The writer, as if beginning to feel that he was grasping at more than he could hold, endeavours all of a sudden to squeeze his doctrine into a smaller size, and a less vulnerable shape. The reader shall see the operation in his own words.

"And where a treaty antecedently exists between the United States and such nation, [a nation whose government has undergone a revolution,] that right [the right of judging, whether the new rulers ought to be recognised or not] involves the power of giving operation or not to such treaty. For until the new government is acknowledged, the treaties between the nations as far at least as regards public rights, are of course suspended."

This qualification of the suspending power, though reluctantly and inexplicitly made, was prudent, for two reasons: first, because it is pretty evident that private rights, whether of judiciary or executive cognizance, may be carried into effect without the agency of the foreign government: and therefore would not be suspended, of course, by a rejection of that agency: secondly, because the judiciary, being an independent department, and acting under an oath to pursue the law of treaties as the supreme law of the land, might not readily follow the executive example; and a right in one expositor of treaties, to consider them as not in force, whilst it would be the duty of another expositor to consider them as in force, would be a phenomenon not so easy to be explained. Indeed, as the doctrine stands qualified, it leaves the executive the right of suspending the law of treaties in relation to rights of one description, without exempting it from the duty of enforcing it in relation to rights of another description.

But the writer is embarked in so unsound an argument, that he does not save the rest of his inference by this sacrifice of one half of it. It is not true, that all public rights are of course suspended by a refusal to acknowledge the government, or even by a suspension of the government. And in the next place, the right in question does not follow from the necessary suspension of public rights, in consequence of a refusal to acknowledge the government.

Public rights are of two sorts: those which require the agency of government; those which may be carried into effect without that agency.

As public rights are the rights of the nation, not of the government, it is clear, that wherever they can be made good to the nation, without the office of government, they are not suspended by the want of an acknowledged government, or even by the want of an existing government; and that there are important rights of this description, will be illustrated by the following case.

Suppose, that after the conclusion of the treaty of alliance between the United States and France, a party of the enemy had surprised and put to death every member of congress; that the occasion had been used by the people of America for changing the old confederacy into such a government as now exists, and that in the progress of this revolution, an interregnum had happened: suppose further, that during this interval, the states of South Carolina and Georgia, or any other parts of the United States, had been attacked, and been put into evident and imminent danger of being irrecoverably lost, without the interposition of the French arms; is it not manifest, that as the treaty is the treaty of the United States, not of their government, the people of the United States could not forfeit their right to the guaranty of their territory by the accidental suspension of their government; and that any attempt, on the part of France, to evade the obligations of the treaty, by pleading the suspension of government, or by refusing to acknowledge it, would justly have been received with universal indignation, as an ignominious perfidy?

With respect to public rights that cannot take effect in favour of a nation without the agency of its government, it is admitted that they are suspended of course where there is no government in existence, and also by a refusal to acknowledge an existing government.
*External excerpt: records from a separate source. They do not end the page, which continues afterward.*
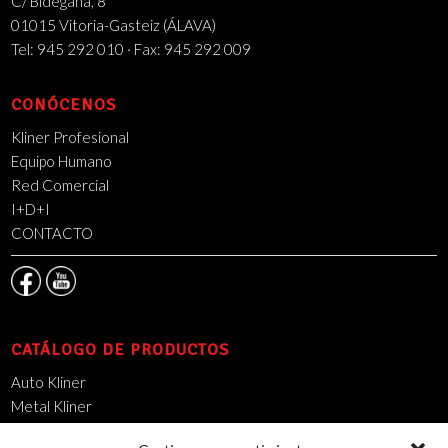
C/ Bidegana, 8
01015 Vitoria-Gasteiz (ÁLAVA)
Tel: 945 292 010 · Fax: 945 292 009
CONÓCENOS
Kliner Profesional
Equipo Humano
Red Comercial
I+D+I
CONTACTO
CATÁLOGO DE PRODUCTOS
Auto Kliner
Metal Kliner
Mantenimiento Industrial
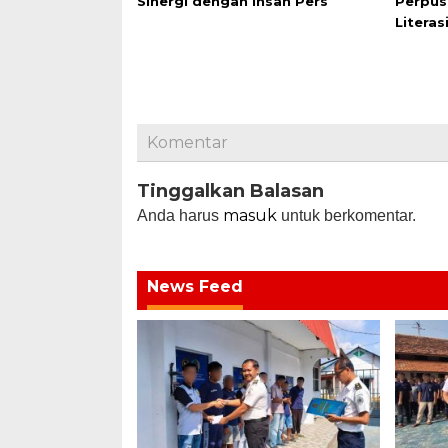
Sinergi dengan Insan Pers
Perpus
Literas
Komentar
Tinggalkan Balasan
masuk
Anda harus
untuk berkomentar.
News Feed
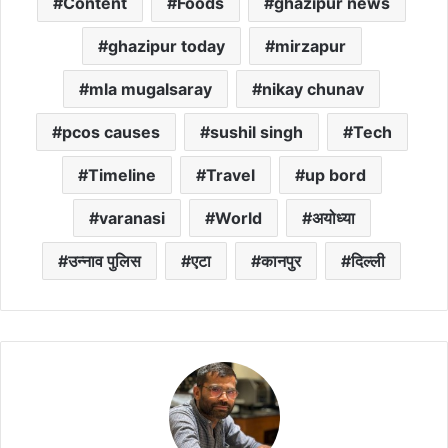
Content
Foods
ghazipur news
ghazipur today
mirzapur
mla mugalsaray
nikay chunav
pcos causes
sushil singh
Tech
Timeline
Travel
up bord
varanasi
World
अयोध्या
उन्नाव पुलिस
एटा
कानपुर
दिल्ली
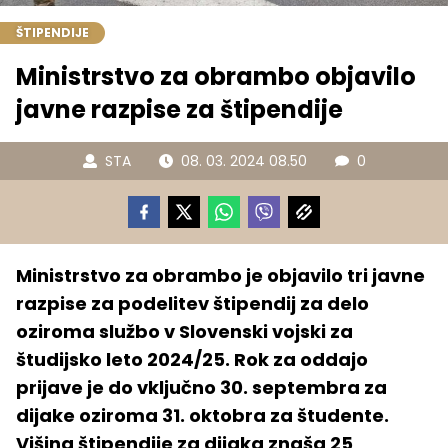
ŠTIPENDIJE
Ministrstvo za obrambo objavilo
javne razpise za štipendije
STA
08. 03. 2024 08.50
0
Ministrstvo za obrambo je objavilo tri javne
razpise za podelitev štipendij za delo
oziroma službo v Slovenski vojski za
študijsko leto 2024/25. Rok za oddajo
prijave je do vključno 30. septembra za
dijake oziroma 31. oktobra za študente.
Višina štipendije za dijaka znaša 25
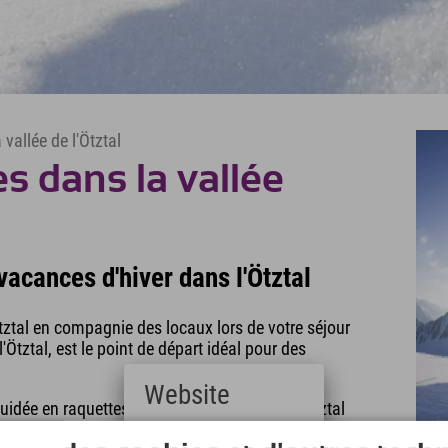
vallée de l'Ötztal
s dans la vallée
acances d'hiver dans l'Ötztal
Ötztal en compagnie des locaux lors de votre séjour
Ötztal, est le point de départ idéal pour des
Website
idée en raquettes. L'office de tourisme de l'Ötztal
avantage des raquettes ? Aucune expérience
Deutsch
But no inference in favour of a right to suspend the operation of treaties, can be drawn from either case. Where the existence of the government is suspended, it is a case of necessity; it would be a case happening without the act of the executive, and consequently could prove nothing for or against the right. In the other case, to wit, of a refusal by the executive to recognise an existing government, however certain it may be, that a suspension of some of the public rights might ensue; yet it is equally certain, that the refusal would be without right or authority; and that no right or authority could be implied or produced by the unauthorized act. If a right to do whatever might bear an analogy to the necessary consequence of what was done without right, could be inferred from the analogy, there would be no other limit to power than the limit to its ingenuity.

It is no answer to say that it may be doubtful, whether a government does or does not exist; or doubtful which may be the existing and acting government. The case stated by the writer is, that there are existing rulers; that there is an acting government; but that they are new rulers; and that it is a new government. The full reply, however, is to repeat what has been already observed; that questions of this sort are mere questions of fact; that as such only, they belong to the executive, that they would equally belong to the executive, if it was tied down to the reception of public ministers, without any discretion to receive or reject them; that where the fact appears to be, that no government exists, the consequential suspension is independent of the executive; that where the fact appears to be, that the government does exist, the executive must be governed by the fact, and can have no right or discretion, on account of the date or form of the government, to refuse to acknowledge it, either by rejecting its public ministers, or by any other step taken on that account. If it does refuse on that account, the refusal is a wrongful act, and can neither prove nor illustrate a rightful power.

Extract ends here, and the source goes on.